Then, very deliberately, I slid the napkin into my notebook instead of the trash.

A maybe, folded into paper.

Tomorrow, there'd be green flags and scanner chatter and sponsor mentions.

Tonight, there was just this: We were both here.
On the same track again.

And for the first time in a very long time, I had no idea which direction I actually wanted my life to turn.

🏁🏁🏁

Flashback

The BU common room TV was usually reserved for two things: playoff games and dramas where everybody whispered and cheated on each other.

Today, apparently, it was for NASCAR.

"Tell me again why we're watching cars go in circles?" Tessa asked, flopping down next to me with a bag of pretzels.

"First of all, it's trucks not cars.
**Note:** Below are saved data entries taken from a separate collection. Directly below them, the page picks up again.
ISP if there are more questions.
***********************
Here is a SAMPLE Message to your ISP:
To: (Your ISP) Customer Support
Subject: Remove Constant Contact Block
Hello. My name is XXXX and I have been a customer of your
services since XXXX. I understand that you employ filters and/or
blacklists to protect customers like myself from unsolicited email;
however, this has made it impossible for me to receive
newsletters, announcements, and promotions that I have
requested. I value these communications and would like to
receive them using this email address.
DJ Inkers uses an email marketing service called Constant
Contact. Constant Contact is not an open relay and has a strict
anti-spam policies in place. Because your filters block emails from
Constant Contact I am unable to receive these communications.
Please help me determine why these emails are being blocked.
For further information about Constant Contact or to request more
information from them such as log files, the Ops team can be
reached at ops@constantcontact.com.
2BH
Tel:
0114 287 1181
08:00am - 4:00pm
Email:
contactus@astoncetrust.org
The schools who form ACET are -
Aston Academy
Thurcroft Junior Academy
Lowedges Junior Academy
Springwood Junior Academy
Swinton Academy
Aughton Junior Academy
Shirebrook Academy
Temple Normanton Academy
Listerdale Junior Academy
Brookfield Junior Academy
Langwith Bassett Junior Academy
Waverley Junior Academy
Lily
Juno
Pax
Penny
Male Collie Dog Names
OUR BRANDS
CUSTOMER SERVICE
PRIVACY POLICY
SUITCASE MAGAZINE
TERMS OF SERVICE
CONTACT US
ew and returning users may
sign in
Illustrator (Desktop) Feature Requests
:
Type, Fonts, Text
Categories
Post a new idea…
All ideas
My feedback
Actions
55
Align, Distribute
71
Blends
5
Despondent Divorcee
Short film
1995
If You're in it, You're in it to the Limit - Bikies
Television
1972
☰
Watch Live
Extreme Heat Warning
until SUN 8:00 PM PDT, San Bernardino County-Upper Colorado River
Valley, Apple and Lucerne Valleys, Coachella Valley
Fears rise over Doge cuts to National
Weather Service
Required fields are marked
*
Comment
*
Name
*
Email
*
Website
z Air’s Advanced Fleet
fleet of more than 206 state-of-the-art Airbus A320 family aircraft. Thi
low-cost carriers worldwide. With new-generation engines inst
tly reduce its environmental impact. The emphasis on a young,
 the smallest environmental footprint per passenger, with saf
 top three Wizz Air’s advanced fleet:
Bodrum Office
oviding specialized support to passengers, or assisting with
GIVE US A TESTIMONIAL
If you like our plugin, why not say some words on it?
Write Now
Second, I promised my dad I'd at least check the results," I said, pretending my pulse wasn't already doing a weird skipping thing. "And because the Bruins don't play until later, and nobody else claimed the remote."

Also because I'd seen a tweet earlier that said:
HARTLEY ON THE POLE. KID'S ON A MISSION TODAY.

Fox's pre-race show droned on about tire wear and track temp while graphics whooshed across the screen. My roommates drifted in and out, grabbing snacks, half-paying attention, making jokes about sponsor names.

I sat on the edge of the couch, hoodie sleeves pushed up, ankles crossed tight. The camera cut to the grid: rows of trucks. Crews. Helmeted drivers leaning against their machines.

The No. 28 flashed past; black, white, clean Kent Motorsports on the hood.

Nick stood beside it in a black firesuit, hair a little longer than a month and a half ago. He laughed at something his crew chief said, eyes crinkling. Someone handed him his helmet and he tucked it under his arm, looking straight down the barrel of the camera for a second.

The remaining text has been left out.